For several seasons, she had trained at Ballet Manila’s (BM) dance school. She might not have become a professional dancer, but her ballet training instilled in her discipline, determination, and craftsmanship, values that made her excel in the world.
BM ended its annual summer workshop with the recital “Just Dance 2014” at Aliw Theater.
Thankfully, the program was short enough for the audience to enjoy and just right for the participants to get exposure onstage.
Excerpts from “Le Corsaire,” a ballet about pirates and slaves, showcased the different levels of classical training of the graduates—from small kids to aspiring company members.
As Gulnara, Rissa May Camaclang shone in her beautiful arabesques; her suppleness melted into lyricism.
For what he lacked in refinement, Jim Carlo Magat, who was Ali, performed with high energy.
The airborne John de Dios as Conrad, the pirate, danced with valiant intensity. As Medora, Jessa Balote was a breath of freshness; she bravely challenged herself to hurdle the technical challenges of the role.
Scene stealers were the kid ballerinas who looked like bonbons in their fluffy pink tutus. When they forgot their steps or ran off in different directions like stray kittens, the audience chuckled and cheered.

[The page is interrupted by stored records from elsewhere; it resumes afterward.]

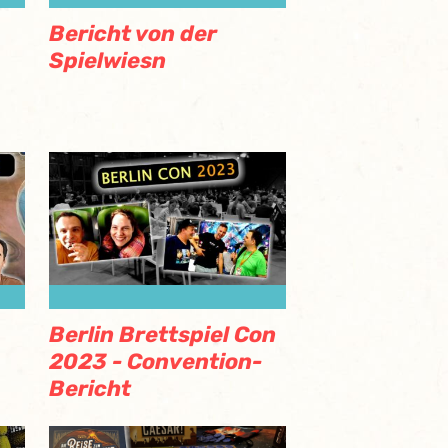
Bericht von der
Spielwiesn
Berlin Brettspiel Con
2023 - Convention-
Bericht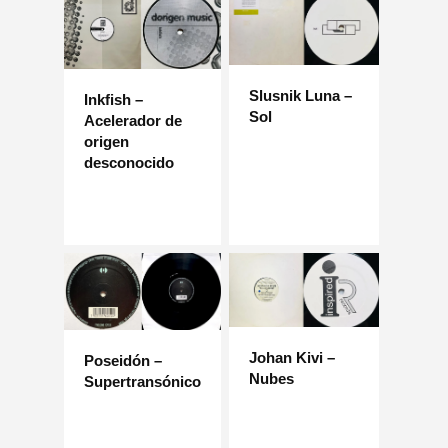
Slusnik Luna –
Inkfish –
Sol
Acelerador de
origen
desconocido
Johan Kivi –
Poseidón –
Nubes
Supertransónico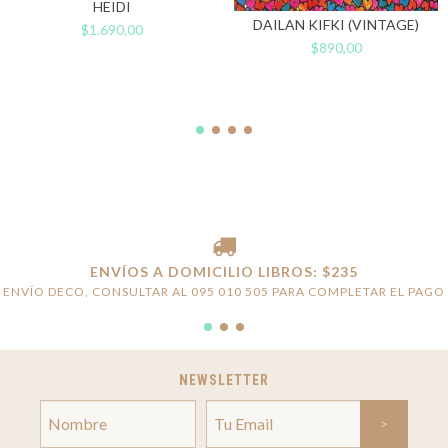
HEIDI
DAILAN KIFKI (VINTAGE)
$1.690,00
$890,00
ENVÍOS A DOMICILIO LIBROS: $235
ENVÍO DECO, CONSULTAR AL 095 010 505 PARA COMPLETAR EL PAGO
NEWSLETTER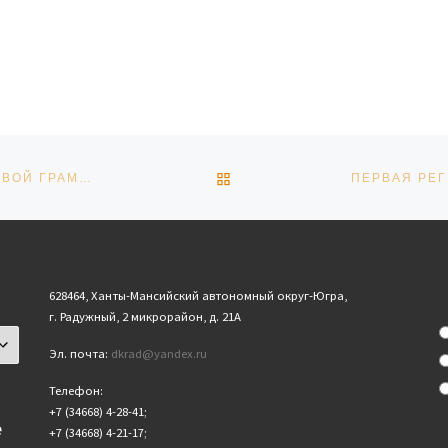
ОБРАТНО К СПИСКУ ЗАПИ
РЕГИОНАЛЬНАЯ ПРОГРАММА «ПОВЫШЕНИЕ ФИНАНСОВОЙ ГРАМОТНОСТИ НАСЕЛЕНИЯ ХАНТЫ-МАНСИЙСКОГО АВТОНОМНОГО ОКРУГА – ЮГРЫ НА 2022 – 2030 ГОДЫ»
628464, Ханты-Мансийский автономный округ-Югра,
г. Радужный, 2 микрорайон, д. 21А
Эл. почта:
dkrad@yandex.ru
Телефон:
+7 (34668) 4-28-41;
е
+7 (34668) 4-21-17;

This year, BM started to diversify into other genres and staged more contemporary works; it tried character dancing, Afro and hip-hop.
The second part, “Around the World in Eight Ballets,” featured the effusive Missy Elizalde as the “Lakwatsera” (or jetsetter). Gerardo Francisco’s contemporary work, “Africa,” pulsated with bobbing heads, flailing arms, hurling legs and fiery limbs.

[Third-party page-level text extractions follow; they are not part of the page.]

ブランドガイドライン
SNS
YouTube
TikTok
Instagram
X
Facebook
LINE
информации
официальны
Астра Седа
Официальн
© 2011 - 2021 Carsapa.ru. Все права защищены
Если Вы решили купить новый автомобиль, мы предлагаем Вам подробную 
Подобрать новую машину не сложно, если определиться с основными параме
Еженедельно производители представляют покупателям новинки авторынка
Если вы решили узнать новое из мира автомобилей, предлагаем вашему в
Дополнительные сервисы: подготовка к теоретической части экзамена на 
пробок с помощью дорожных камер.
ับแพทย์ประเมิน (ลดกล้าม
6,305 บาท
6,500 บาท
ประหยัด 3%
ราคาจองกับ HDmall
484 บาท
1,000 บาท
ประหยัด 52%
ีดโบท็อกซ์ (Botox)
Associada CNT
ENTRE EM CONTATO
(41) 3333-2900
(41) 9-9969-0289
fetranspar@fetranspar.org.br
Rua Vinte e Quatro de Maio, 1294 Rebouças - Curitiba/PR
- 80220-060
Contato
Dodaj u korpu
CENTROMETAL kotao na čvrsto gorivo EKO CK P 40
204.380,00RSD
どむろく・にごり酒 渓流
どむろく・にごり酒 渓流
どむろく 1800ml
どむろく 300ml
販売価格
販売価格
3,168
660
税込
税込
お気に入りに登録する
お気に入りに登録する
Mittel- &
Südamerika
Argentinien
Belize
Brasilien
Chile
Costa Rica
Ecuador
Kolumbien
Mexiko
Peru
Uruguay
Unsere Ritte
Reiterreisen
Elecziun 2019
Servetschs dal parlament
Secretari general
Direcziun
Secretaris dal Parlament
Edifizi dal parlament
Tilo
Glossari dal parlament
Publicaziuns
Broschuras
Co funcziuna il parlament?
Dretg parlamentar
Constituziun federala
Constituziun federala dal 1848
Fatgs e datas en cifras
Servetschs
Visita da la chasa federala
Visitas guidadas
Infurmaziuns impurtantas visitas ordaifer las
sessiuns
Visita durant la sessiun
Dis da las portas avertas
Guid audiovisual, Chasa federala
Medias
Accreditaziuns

Highlight of the show was the unforgettable performance of BM alumna Christine Rocas, who is now a Joffrey Ballet member. Dancing to Augustus Damian’s “Romeo and Juliet” Pas de Deux, she exuded both strength and vulnerability.
She was compelling to watch because of little details such as the regal turn of her shoulders, delicately unexpected phrasing, rapturous upper body and quick footwork.
Her Romeo, Alfren Salgado, though a greenhorn, was a very reliable partner. He made Rocas look buoyant despite Damian’s trademark acrobatic partnering.
More intense training
BM artistic director Lisa Macuja Elizalde wants to make ballet education accessible to more people. She has been providing scholarships to talented but poor children for nearly two decades now.
“They are mostly either full scholars or half-scholars,” she said.
BM usually averages some 60 beneficiaries every year. But only a third of that will continue dancing.
In 2008, Elizalde established Project Ballet Futures to raise more funds for ballet scholarships and assistance to dancers.
Unlike in other dance schools, BM’s training is more intense. It admits students who are bent on pursuing a professional career.
Following Western tradition, the school is the main talent source for BM.
“All our company members have passed through our summer workshops,” said Elizalde. “It serves as an audition for them. Depending on how they fare in our recitals, they get into the company.”
The cornerstone of BM’s style is the Vaganova Method, touted by experts as the purist form of classical ballet. It seeks to develop a strong but expressive torso as well as speed, vitality and sensitivity to music. It seeks to imbue each movement with emotion.
The BM teaching pool may also have a guest foreign teacher, like Elizabeth Rae from the Northern Ballet Theatre in London. Proof of BM’s growing international reputation, Rae had written to BM offering her services.
BM works with a teacher from Russia to assist Osias Barroso, the associate artistic director and ballet master. Elizalde said importing teachers was expensive.
Hence, BM has been grooming its dancers to teach and coach. They undergo a teacher training program and assist in classes.
The faculty includes the more senior dancers such as Eileen Lopez, Mylene Aggabao Salgado and Jonathan Janolo.